Tanto los investigadores de Watergate como los famosos periodistas de The Washington Post que más hicieron por avanzar el caso (Bob Woodward y Carl Bernstein) y hasta el propio Nixon consideran que la peculiar Mitchell –una mujer con infinitas contradicciones, cuyo rol en el caso tuvo también un lado de vendetta personal– fue fundamental a la hora de hacerlo caer, ya que una mujer mediática y republicana se transformó en una de las más feroces opositoras al presidente. Y este demasiado breve (uno se queda con ganas de saber más cosas de ella, de su historia y su personalidad) maneja muy bien los archivos de audio, de video y entrevistas a la protagonista para pintarla no solo a ella sino a una cultura misógina que desestimaba (y todavía en muchos casos sigue desestimando) las opiniones de las mujeres en temas políticos importantes.
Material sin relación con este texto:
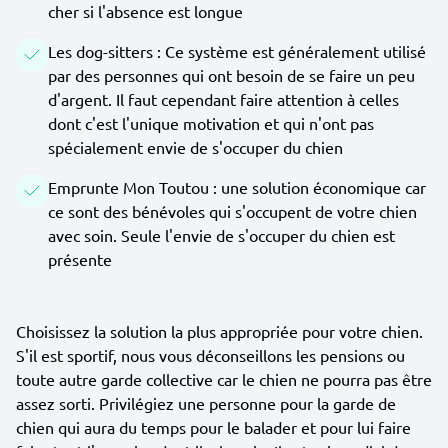
cher si l'absence est longue
Les dog-sitters : Ce système est généralement utilisé
par des personnes qui ont besoin de se faire un peu
d'argent. Il faut cependant faire attention à celles
dont c'est l'unique motivation et qui n'ont pas
spécialement envie de s'occuper du chien
Emprunte Mon Toutou : une solution économique car
ce sont des bénévoles qui s'occupent de votre chien
avec soin. Seule l'envie de s'occuper du chien est
présente
Choisissez la solution la plus appropriée pour votre chien.
S'il est sportif, nous vous déconseillons les pensions ou
toute autre garde collective car le chien ne pourra pas être
assez sorti. Privilégiez une personne pour la garde de
chien qui aura du temps pour le balader et pour lui faire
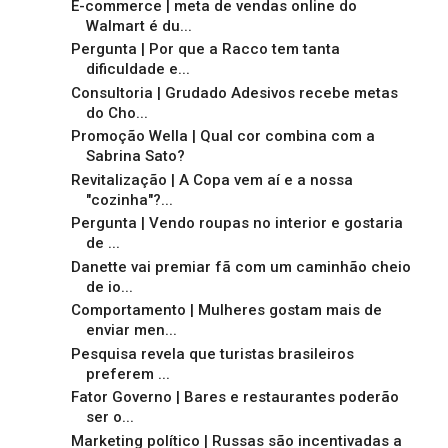
E-commerce | meta de vendas online do
Walmart é du...
Pergunta | Por que a Racco tem tanta
dificuldade e...
Consultoria | Grudado Adesivos recebe metas
do Cho...
Promoção Wella | Qual cor combina com a
Sabrina Sato?
Revitalização | A Copa vem aí e a nossa
"cozinha"?...
Pergunta | Vendo roupas no interior e gostaria
de ...
Danette vai premiar fã com um caminhão cheio
de io...
Comportamento | Mulheres gostam mais de
enviar men...
Pesquisa revela que turistas brasileiros
preferem ...
Fator Governo | Bares e restaurantes poderão
ser o...
Marketing político | Russas são incentivadas a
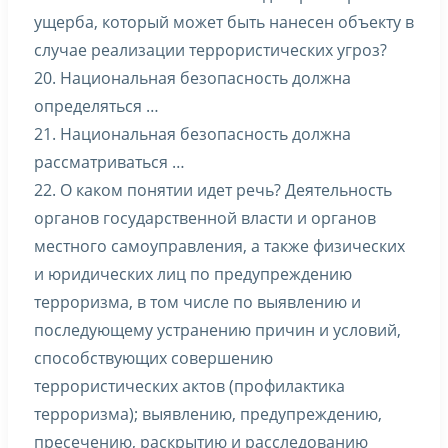
ущерба, который может быть нанесен объекту в
случае реализации террористических угроз?
20. Национальная безопасность должна
определяться …
21. Национальная безопасность должна
рассматриваться …
22. О каком понятии идет речь? Деятельность
органов государственной власти и органов
местного самоуправления, а также физических
и юридических лиц по предупреждению
терроризма, в том числе по выявлению и
последующему устранению причин и условий,
способствующих совершению
террористических актов (профилактика
терроризма); выявлению, предупреждению,
пресечению, раскрытию и расследованию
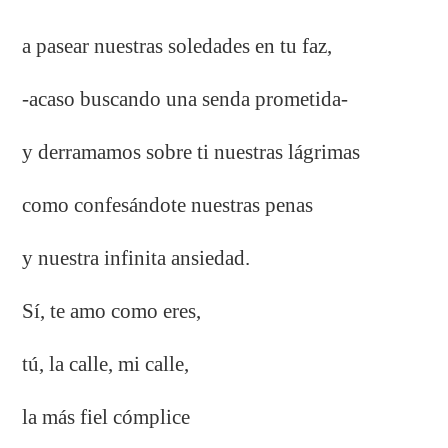
a pasear nuestras soledades en tu faz,
-acaso buscando una senda prometida-
y derramamos sobre ti nuestras lágrimas
como confesándote nuestras penas
y nuestra infinita ansiedad.
Sí, te amo como eres,
tú, la calle, mi calle,
la más fiel cómplice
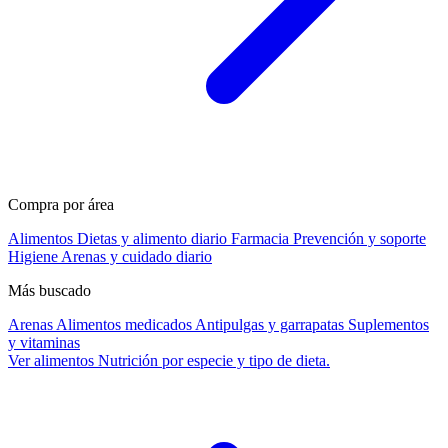
Compra por área
Alimentos
Dietas y alimento diario
Farmacia
Prevención y soporte
Higiene
Arenas y cuidado diario
Más buscado
Arenas
Alimentos medicados
Antipulgas y garrapatas
Suplementos
y vitaminas
Ver alimentos
Nutrición por especie y tipo de dieta.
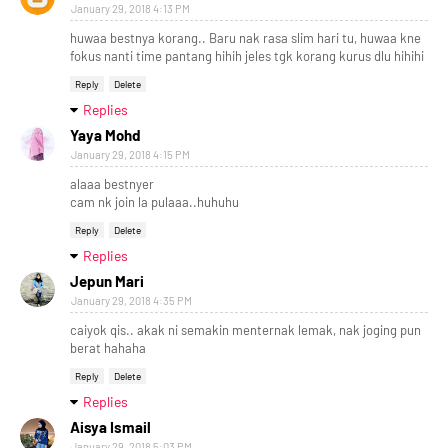
January 29, 2018 4:13 PM
huwaa bestnya korang.. Baru nak rasa slim hari tu, huwaa kne
fokus nanti time pantang hihih jeles tgk korang kurus dlu hihihi
Reply
Delete
Replies
Yaya Mohd
January 29, 2018 4:15 PM
alaaa bestnyer
cam nk join la pulaaa..huhuhu
Reply
Delete
Replies
Jepun Mari
January 29, 2018 4:35 PM
caiyok qis.. akak ni semakin menternak lemak, nak joging pun
berat hahaha
Reply
Delete
Replies
Aisya Ismail
January 29, 2018 5:03 PM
Pero THE MARTHA MITCHELL EFFECT revela también mucho acerca del cambio de época en lo que respecta a los límites de las mentiras públicas. Hoy, el Partido Republicano en Estados Unidos (y no es el único, sucede en todos lados y en partidos de distintos sesgos ideológicos) se abroquela sosteniendo mentiras probadas en función de aferrarse al poder o a la posibilidad de recuperarlo. Nixon cayó no solo por las investigaciones que revelaron su rol en Watergate sino porque, ante las evidencias, su propia tropa (o parte de ella) decidió quitarle el apoyo. Y algunos, como Martha Mitchell, pagaron consecuencias durísimas por hacerlo.